The word angel is familiar from religious iconography. It refers to an individual aspect of Divine Being. While the word can relate to a disincarnate reality, it can also refer to the individual aspect of Divine Being that incarnates in every human being. For many people, they are unconscious of that reality of themselves. Others have awakened to the awareness of the angel. As the song says, some live in power and some in pain.

An awake person has the consciousness of the angel. They see what the angel sees. And they relate to the angel in others.

If we relate to the angel in another, it evokes compassion, because what we see is what the angel is dealing with. We have compassion for the angel. I’ve known hardly anyone in my life who is living their life under ideal circumstances. When I witness the people in my life, I witness huge needs that are not being met. It is sad when you see the situation for what it is. Most people are living on an island: isolated, feeling separate, perhaps buried in their iPhone, laptop or television. The currents of love that would naturally flow in a true community of spirit aren’t present for the person, and they’re enduring life as best they can. Underneath that experience, the angel is present. And the angel is doing everything they know how to do to assist the person to come to a different state of awareness and to create something different in their life.

Witnessing other people and their unmet needs, there is a natural inclination to think about how we could play a part in meeting their legitimate needs. How could I help? It is a natural question to ask. And sometimes we have a part to play in meeting the needs of others. But there are limits to how much you can do in somebody else’s life.

For ourselves, as we mature spiritually, we learn to live with the unmet needs, not because they don’t legitimately need to be met but because we know that attempting to take matters into our own hands and force the fulfillment of our needs leads to disaster. It is the source of addiction of all kinds. We learn to live with our unmet needs and the vacuum they create. Nature abhors a vacuum and tends to fill them where it can. And so we take the attitude:

I will let this need be filled in its own time, in its own way, knowing that if I try to take that thing into my own hands in some arbitrary way, no good comes of it.

When we live in a way that accepts and transcends the immediate needs that are actually present, and we live into our creatorship, what rightly needs to come to us in the flow of Creation does come in its own time, in its own way.

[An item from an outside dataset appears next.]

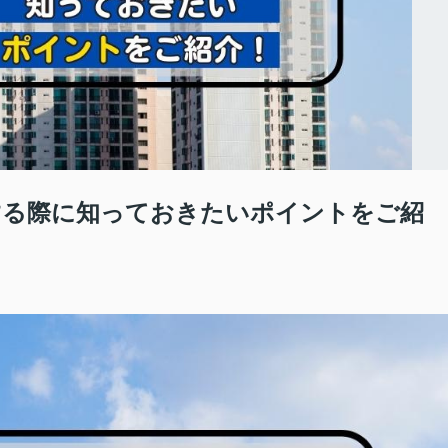
する際に知っておきたいポイントをご紹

Knowing this, if we feel a void, what are we to do? Complain about what is coming to us? Initiate the flow of Creation as the angel. We realize that we know what we express, and so we allow to radiate from ourselves the positive creative expression that is natural to us as a creator, as the angel.

And we always have that creativity to give. Faith in your own generosity allows Creation to continue, and allows what can be fulfilled in one’s own life to be fulfilled.

Compassion for another human being is wishing this for them. Compassion is the desire that they awaken to their opportunity to move into their creatorship and allow fulfillment to come. And certainly, compassion may lead us to directly meet the needs of another human being. But, as it’s said, Give a man a fish, and you feed him for a day. Teach a man to fish, and you feed him for a lifetime.

 A wound has to do with unmet needs, and injury in the face of unmet needs. When a person allows a wound to define them, they are denying the creatorship and embracing victimhood. They are being a victim instead of the angel. And fulfillment never comes to victims. It comes to the angel, incarnate and in conscious expression in human form.

I pray for the fulfillment of the angel in your life and in mine.

Spiritual Practice

This week, practice being aware of the angel in the people in your life, even if they seem weighed down with their human experience. Find an appropriate way, however subtle, to affirm their angelic reality for yourself and to them.